A non-registered Holder who desires to exercise its redemption rights in connection with the Qualifying Transaction must do so by causing a participant (a “ CDS Participant ”) in the depository, trading, clearing and settlement systems administered by CDS to deliver to CDS (at its office in the City of Toronto) on behalf of the owner, a written notice (the “ Redemption Notice ”) of the owner’s intention to redeem Restricted Voting Units in connection with the Qualifying Transaction. Such Holder should ensure that the CDS Participant is provided with notice of his or her intention to exercise his or her redemption privilege sufficiently in advance of the applicable redemption deadline (as described below) so as to permit the CDS Participant to deliver notice to CDS and so as to permit CDS to deliver notice to the Transfer Agent in advance of the required time.
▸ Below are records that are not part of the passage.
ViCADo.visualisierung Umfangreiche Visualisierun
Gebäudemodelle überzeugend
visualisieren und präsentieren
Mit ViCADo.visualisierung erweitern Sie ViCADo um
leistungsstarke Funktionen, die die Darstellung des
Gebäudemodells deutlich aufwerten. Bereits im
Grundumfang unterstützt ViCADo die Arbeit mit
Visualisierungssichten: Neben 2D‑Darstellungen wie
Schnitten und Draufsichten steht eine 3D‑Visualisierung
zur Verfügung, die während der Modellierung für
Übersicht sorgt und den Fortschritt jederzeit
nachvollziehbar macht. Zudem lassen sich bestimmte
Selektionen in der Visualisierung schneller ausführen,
The form of Redemption Notice will be available from a CDS Participant or the Transfer Agent.

By causing a CDS Participant to deliver to CDS a notice of the Holder’s intention to redeem Restricted Voting Units, a Holder shall be deemed to have irrevocably surrendered his, her, or its Restricted Voting Units for redemption and appointed such CDS Participant to act as his, her, or its exclusive settlement agent with respect to the exercise of the redemption right and the receipt of payment in connection with the settlement of obligations arising from such exercise.
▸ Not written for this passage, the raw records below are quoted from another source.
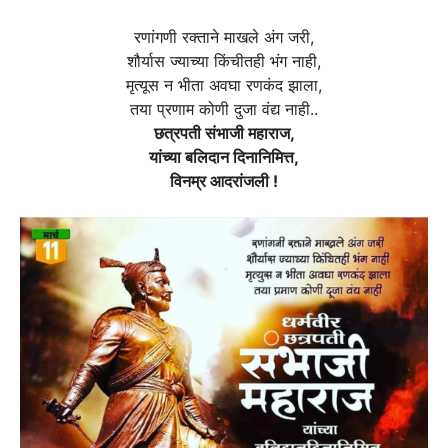
रणांगणी रक्ताने माखले अंग जरी,
शौर्यास ज्याच्या किंचीतही भंग नाही,
मृत्यूस न भीता अवघा रणकंद झाला,
तया प्रणाम कोणी दुजा वंद्य नाही..
छत्रपती संभाजी महाराज,
यांच्या बलिदान दिनानिमित्त,
विनम्र आदरांजली !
1 The redemption price per Restricted Voting Unit is an amount per Restricted Voting Unit, payable in cash, equal to the prorata portion of: (a) the escrowed funds available in the escrow account at the time immediately prior to the Redemption Election Deadline, including interest and other amounts earned thereon; less (b) an amount equal to the total of (i) any applicable taxes payable by the REIT LP on such interest and other amounts earned in the escrow account, and (ii) actual and expected expenses directly related to the redemption, each as reasonably determined by the General Partner, subject to the limitations described in the Preliminary Prospectus.

  • 3 -

Any Redemption Notice delivered by a CDS Participant regarding a Holder’s intent to redeem which CDS determines to be incomplete, not in proper form, or not duly executed shall for all purposes be void and of no effect and the redemption right to which it relates shall be considered for all purposes not to have been exercised. A failure by a CDS Participant to exercise redemption rights or to give effect to the settlement thereof in accordance with the Holder’s instructions will not give rise to any obligations or liability on the part of the REIT LP to the CDS Participant or to the Holder.

A Holder whose Restricted Voting Units are held through an intermediary may have a redemption deadline that is earlier than the Redemption Election Deadline. If the deadline for depositing Restricted Voting Units held through an intermediary is not met by a Holder, such Holder’s Restricted Voting Units may not be eligible for redemption.

Questions

Holders who have questions regarding the process for Redemption should immediately contact the CDS Participant through which they hold their Restricted Voting Units.